> [Work instructions] Quote every line of the material beneath this one.

------------------------------------------------------------

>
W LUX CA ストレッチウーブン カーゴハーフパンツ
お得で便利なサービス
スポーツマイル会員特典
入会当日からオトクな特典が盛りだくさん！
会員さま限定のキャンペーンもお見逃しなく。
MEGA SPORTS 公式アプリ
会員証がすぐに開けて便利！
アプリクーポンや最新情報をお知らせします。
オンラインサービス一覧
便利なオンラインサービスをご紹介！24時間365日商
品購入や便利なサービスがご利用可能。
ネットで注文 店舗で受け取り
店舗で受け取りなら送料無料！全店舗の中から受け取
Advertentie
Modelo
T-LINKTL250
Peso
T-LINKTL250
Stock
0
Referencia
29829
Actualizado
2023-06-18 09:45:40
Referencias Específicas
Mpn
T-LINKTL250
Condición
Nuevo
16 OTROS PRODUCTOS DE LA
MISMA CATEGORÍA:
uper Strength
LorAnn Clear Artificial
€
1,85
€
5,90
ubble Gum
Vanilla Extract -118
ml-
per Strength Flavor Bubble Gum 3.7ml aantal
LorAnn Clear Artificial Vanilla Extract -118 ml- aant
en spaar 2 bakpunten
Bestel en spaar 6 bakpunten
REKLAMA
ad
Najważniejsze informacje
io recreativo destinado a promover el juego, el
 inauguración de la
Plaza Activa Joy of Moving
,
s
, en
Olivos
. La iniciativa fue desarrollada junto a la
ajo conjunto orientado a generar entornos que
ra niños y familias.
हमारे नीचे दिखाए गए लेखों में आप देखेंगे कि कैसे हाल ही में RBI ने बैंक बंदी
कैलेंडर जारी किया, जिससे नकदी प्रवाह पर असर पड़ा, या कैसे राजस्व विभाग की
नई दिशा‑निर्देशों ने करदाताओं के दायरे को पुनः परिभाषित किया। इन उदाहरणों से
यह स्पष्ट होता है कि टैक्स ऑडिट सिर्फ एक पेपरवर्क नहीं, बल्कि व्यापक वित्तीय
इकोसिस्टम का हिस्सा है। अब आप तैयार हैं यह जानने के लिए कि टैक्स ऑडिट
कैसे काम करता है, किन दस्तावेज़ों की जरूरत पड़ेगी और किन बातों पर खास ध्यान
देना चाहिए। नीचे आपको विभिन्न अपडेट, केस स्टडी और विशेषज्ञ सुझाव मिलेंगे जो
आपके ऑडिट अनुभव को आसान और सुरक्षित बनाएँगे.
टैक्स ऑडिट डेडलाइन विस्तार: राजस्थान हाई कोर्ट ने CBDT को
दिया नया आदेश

------------------------------------------------------------

> [Response to this task]
>
W LUX CA ストレッチウーブン カーゴハーフパンツ
お得で便利なサービス
スポーツマイル会員特典
入会当日からオトクな特典が盛りだくさん！
会員さま限定のキャンペーンもお見逃しなく。
MEGA SPORTS 公式アプリ
会員証がすぐに開けて便利！
アプリクーポンや最新情報をお知らせします。
オンラインサービス一覧
便利なオンラインサービスをご紹介！24時間365日商
品購入や便利なサービスがご利用可能。
ネットで注文 店舗で受け取り
店舗で受け取りなら送料無料！全店舗の中から受け取
Advertentie
Modelo
T-LINKTL250
Peso
T-LINKTL250
Stock
0
Referencia
29829
Actualizado
2023-06-18 09:45:40
Referencias Específicas
Mpn
T-LINKTL250
Condición
Nuevo
16 OTROS PRODUCTOS DE LA
MISMA CATEGORÍA:
uper Strength
LorAnn Clear Artificial
€
1,85
€
5,90
ubble Gum
Vanilla Extract -118
ml-
per Strength Flavor Bubble Gum 3.7ml aantal
LorAnn Clear Artificial Vanilla Extract -118 ml- aant
en spaar 2 bakpunten
Bestel en spaar 6 bakpunten
REKLAMA
ad
Najważniejsze informacje
io recreativo destinado a promover el juego, el
 inauguración de la
Plaza Activa Joy of Moving
,
s
, en
Olivos
. La iniciativa fue desarrollada junto a la
ajo conjunto orientado a generar entornos que
ra niños y familias.
हमारे नीचे दिखाए गए लेखों में आप देखेंगे कि कैसे हाल ही में RBI ने बैंक बंदी
कैलेंडर जारी किया, जिससे नकदी प्रवाह पर असर पड़ा, या कैसे राजस्व विभाग की
नई दिशा‑निर्देशों ने करदाताओं के दायरे को पुनः परिभाषित किया। इन उदाहरणों से
यह स्पष्ट होता है कि टैक्स ऑडिट सिर्फ एक पेपरवर्क नहीं, बल्कि व्यापक वित्तीय
इकोसिस्टम का हिस्सा है। अब आप तैयार हैं यह जानने के लिए कि टैक्स ऑडिट
कैसे काम करता है, किन दस्तावेज़ों की जरूरत पड़ेगी और किन बातों पर खास ध्यान
देना चाहिए। नीचे आपको विभिन्न अपडेट, केस स्टडी और विशेषज्ञ सुझाव मिलेंगे जो
आपके ऑडिट अनुभव को आसान और सुरक्षित बनाएँगे.
टैक्स ऑडिट डेडलाइन विस्तार: राजस्थान हाई कोर्ट ने CBDT को
दिया नया आदेश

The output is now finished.